Last year, the Cannes Film Festival jury handed over the prestigious Palme d’Or to the nearly 3.5-hour Turkish character study ‘Winter Sleep’. That seemed like the ultimate evidence of art film cultural snobbism at the fancypants fest. I had my doubts about the movie, but was willing to hang onto some hope that it might be a secret masterpiece of quiet contemplation. Well, now I can finally confirm that this movie is a triumphant and possibly even unparalleled achievement in the history of punishing boredom. Thanks, Cannes!
Writer/director Nuri Bilge Ceylan (‘Once Upon a Time in Anatolia’) has acknowledged that the film owes a tremendous debt to the writing of Anton Chekhov, and that influence is clear. He’s crafted a tiny story about a tiny man with big implications and generous length. The central subject is Aydin (Haluk Bilginer), a troubled, befuddled and neurotic landlord in a remote Anatolian community. He once lived in the city and has big aspirations for his life and his writing. However, his reality in no way reflects his dreams. He’s stuck monitoring the rent of an impoverished community who deeply resent him. He also writes editorials for a local paper that inspire resentment while embodying his sad, broken dreams.
The film merely follows Aydin through a series of awkward encounters and long, lingering conversations filled with quietly pointed barbs and observations. A child breaking a window leads to a feud with particularly poor neighbors. Aydin also feuds with his young wife Nihil (Melisa Sozen) and sister Necla (Demet Akbag) about small issues that turn existential. He feuds with everyone, really – just not in a way that tends to register as dramatic or exciting. No, the movie is composed of long, endless chats performed in stern passive-aggressive monotones. They could be about everything, but they mostly feel like they’re about nothing.

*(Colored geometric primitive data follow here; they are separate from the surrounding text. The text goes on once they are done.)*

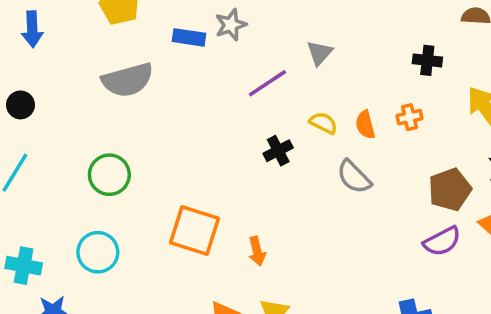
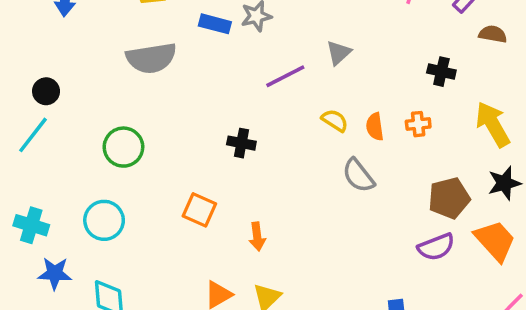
black circle: (21, 105) -> (46, 91), moved
black cross: (278, 151) -> (241, 143), moved, turned 32
orange square: (195, 230) -> (199, 210), size x0.7

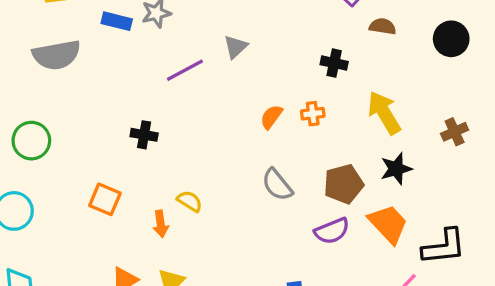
yellow semicircle: (335, 120) -> (190, 201), moved
orange semicircle: (375, 127) -> (271, 117), turned 45
gray semicircle: (358, 176) -> (277, 185), moved

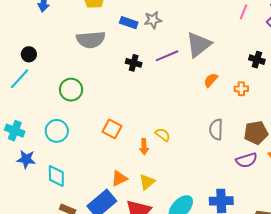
gray triangle: (236, 47) -> (199, 44), size x1.8
orange semicircle: (271, 117) -> (211, 80), moved
black cross: (144, 135) -> (134, 63), moved
gray semicircle: (277, 185) -> (216, 130), turned 35

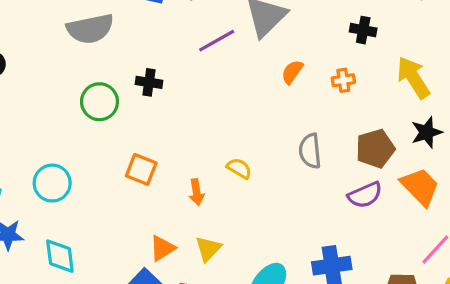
black cross: (134, 63) -> (149, 82), moved
green circle: (71, 90) -> (99, 102), moved
yellow semicircle: (163, 135) -> (239, 168), moved

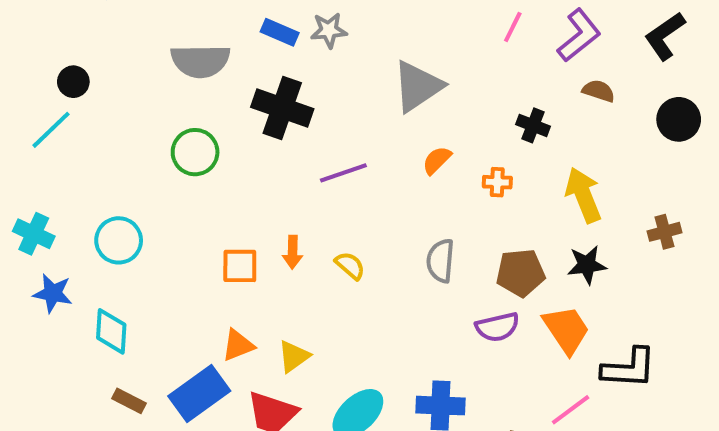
purple line: (217, 41) -> (343, 173), moved
black cross: (149, 82) -> (282, 108), moved, size x1.8
orange square: (141, 169) -> (240, 266), moved, turned -32
orange arrow: (197, 192) -> (293, 252), moved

It’s pretty clear what Nuri Bilge Ceylan is aiming for in this 196-minute act of cinematic sedateness. The director attempted to craft the most intimate of small scale dramas into something epic. He hopes to slowly poke and prod out small, delicate observations and emotions from his characters until they provoke grand visions of life in the audience’s mind. Clearly, this approach has worked for many critics, and I can see what has seduced them about ‘Winter Sleep’. I just don’t buy it.
Sure, the performances are delicately controlled and the dialogue is often cleverly constructed into slow-burning gasoline fires. However, with nothing much to build to (even though that’s the point), it can be damn near impossible to retain an emotional or intellectual connection to the material. The movie is boring, punishingly so. It’s that simple, and it’s a real shame that no one saw the obvious irony of releasing such a desperately dull and unforgivably long movie in January that’s titled ‘Winter Sleep’.
The shame of it all is that I even kind of like Nuri Bilge Ceylan when he’s on his game. His movies are always long and languid in form and style. That’s what he does, and quite often the effect can be almost hypnotic. Often, that’s a result of his photographer’s eye picking out stunning imagery to tickle the senses while embracing stories with some sense of grand drama hidden within. That normally provides enough tension and release to justify the slow burn ordeal of actually watching his movies.
In ‘Winter Sleep’, he’s stripped all of that away in an attempt to embrace his soft and slow sensibility. When stretched out to an unforgivable 196 minutes, it’s simply too much to take. There’s absolutely nothing wrong with a filmmaker entertaining his viewers while still challenging them and pushing the medium into untapped terrain. But tip that balance too far, and merely engaging with a film transforms into an endurance test pushing good will to the limit. For me, Ceylan goes too far this time. Despite all of its intriguing elements, I absolutely cannot recommend ‘Winter Sleep’ for anything beyond its extraordinary ability to cure insomnia in even the most caffeinated soul.